• _Task item_
An exact restatement of the data below, with the pictures removed, is the required answer.

:::

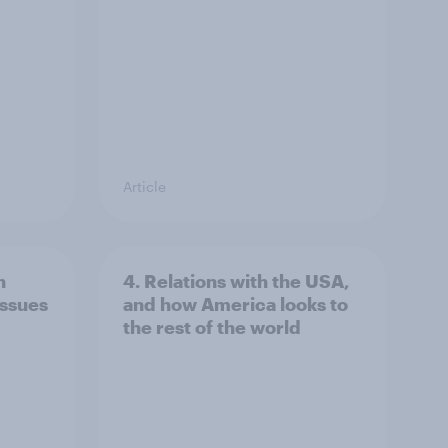
Article
n
4. Relations with the USA,
issues
and how America looks to
the rest of the world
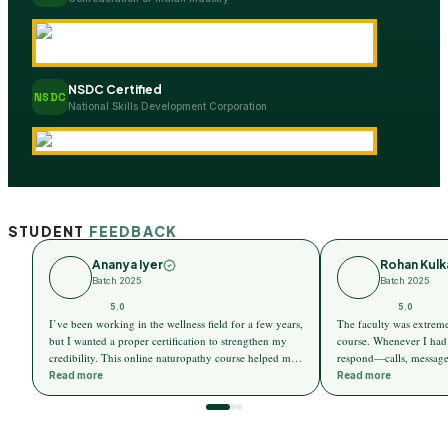
NSDC Certified
NSDC
National Skills Development Corporation
STUDENT
FEEDBACK
Ananya Iyer
Rohan Kulk
Batch 2025
Batch 2025
5.0
5.0
I’ve been working in the wellness field for a few years,
The faculty was extreme
but I wanted a proper certification to strengthen my
course. Whenever I had 
credibility. This online naturopathy course helped me
respond—calls, message
formalize my knowledge and boosted my confidence
even complex topics eas
Read more
Read more
in practice.
explanations and patien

:::

• _Solution for this problem_
Article
n
4. Relations with the USA,
issues
and how America looks to
the rest of the world
NSDC Certified
NSDC
National Skills Development Corporation
STUDENT
FEEDBACK
Ananya Iyer
Rohan Kulk
Batch 2025
Batch 2025
5.0
5.0
I’ve been working in the wellness field for a few years,
The faculty was extreme
but I wanted a proper certification to strengthen my
course. Whenever I had 
credibility. This online naturopathy course helped me
respond—calls, message
formalize my knowledge and boosted my confidence
even complex topics eas
Read more
Read more
in practice.
explanations and patien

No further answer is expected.